Introduction

Polycystic ovary syndrome (PCOS) is the most common endocrine disorder in women of reproductive age1,2,3,4,5. Its most important features, hyperinsulinemia and insulin resistance, affect about 50% of PCOS patients1,2,3. Consequently, PCOS patients not only suffer from hypomenorrhea/amenorrhea, hyperandrogenism, and infertility, but may also develop overweight, obesity, hyperglycemia, hypertension, dyslipidemia, metabolic syndrome (MetS) or other cardiovascular diseases1,2,3. In fact, PCOS is considered an ovarian manifestation of MetS.

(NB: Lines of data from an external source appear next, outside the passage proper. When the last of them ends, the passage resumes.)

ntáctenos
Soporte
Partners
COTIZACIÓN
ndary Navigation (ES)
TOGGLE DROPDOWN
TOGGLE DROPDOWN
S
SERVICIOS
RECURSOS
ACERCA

Metabolic syndrome (MetS) is defined as a cluster of metabolic disorders, including abdominal obesity, glucose intolerance or insulin resistance, dyslipidemia, and hypertension6,7. Current evidence demonstrates that MetS significantly impairs fertility and pregnancy outcomes in women of reproductive age6. Insulin resistance, the central pathogenesis of MetS, is thought to be a somatic feature of PCOS that further exacerbates visceral obesity and hyperandrogenemia1,8. In turn, proliferating visceral adipose tissue secretes inflammatory cytokines that worsen insulin resistance and hyperandrogenemia, creating a vicious cycle that makes PCOS and MetS mutually causative and exacerbating each other1,8. The interplay between hyperandrogenism, insulin resistance, and visceral obesity causes PCOS patients more susceptible to atherosclerosis by significantly impacting central obesity, hyperglycemia, hypertension, and dyslipidemia1,9.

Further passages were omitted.